# Etisalat "Prestige program". What is it?



## Simey (Dec 4, 2012)

I received a curious SMS from Etisalat telling me that my usage on my post-paid mobile account had fallen below the requirements for the "Prestige Program" and therefore regretfully they are cancelling that program for me. 

Of course I have no idea what they are talking about and never to my knowledge signed up for such a program. 

Anyone else seen this? I'm getting a little tired of needing "prestige" or VIP programs just to get reasonable service - which in this case I would define as minimal interaction of any kind.


----------



## Malbec (Jan 2, 2014)

This is just a Prestige customer support, probably for clients spending at least AED 1000 per month. You get priority queues at their offices, over the phone and there is dedicated email as well, where you get human answers within 30-60mins.


----------



## Simey (Dec 4, 2012)

Malbec said:


> This is just a Prestige customer support, probably for clients spending at least AED 1000 per month. You get priority queues at their offices, over the phone and there is dedicated email as well, where you get human answers within 30-60mins.


I guess that isn't shocking news.

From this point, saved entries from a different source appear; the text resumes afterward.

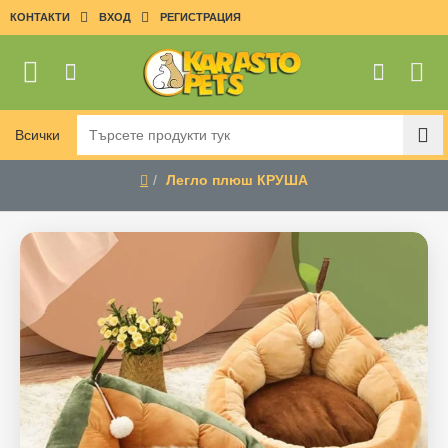
КОНТАКТИ
ВХОД
РЕГИСТРАЦИЯ
Всички
Търсете
продукти
Легло плюш КРУША
тук
home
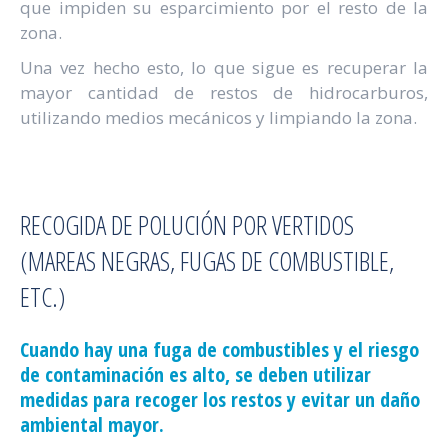
que impiden su esparcimiento por el resto de la
zona.
Una vez hecho esto, lo que sigue es recuperar la
mayor cantidad de restos de hidrocarburos,
utilizando medios mecánicos y limpiando la zona.
RECOGIDA DE POLUCIÓN POR VERTIDOS
(MAREAS NEGRAS, FUGAS DE COMBUSTIBLE,
ETC.)
Cuando hay una fuga de combustibles y el riesgo
de contaminación es alto, se deben utilizar
medidas para recoger los restos y evitar un daño
ambiental mayor.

Tiresome though.


----------



## Racing_Goats (Sep 5, 2015)

I had somethung called Elite from 'the other mobile provider' that I think is a similar package, it was a good deal and I wouldn't be able to find the same allowance for data/mins etc now for the price I was paying - but I didn't use it all so downgraded my tariff and now pay half as much for data/mins etc that I actually use up each month.

Service still ****e tho. App is useful enough to see how much data and minutes I have left.


----------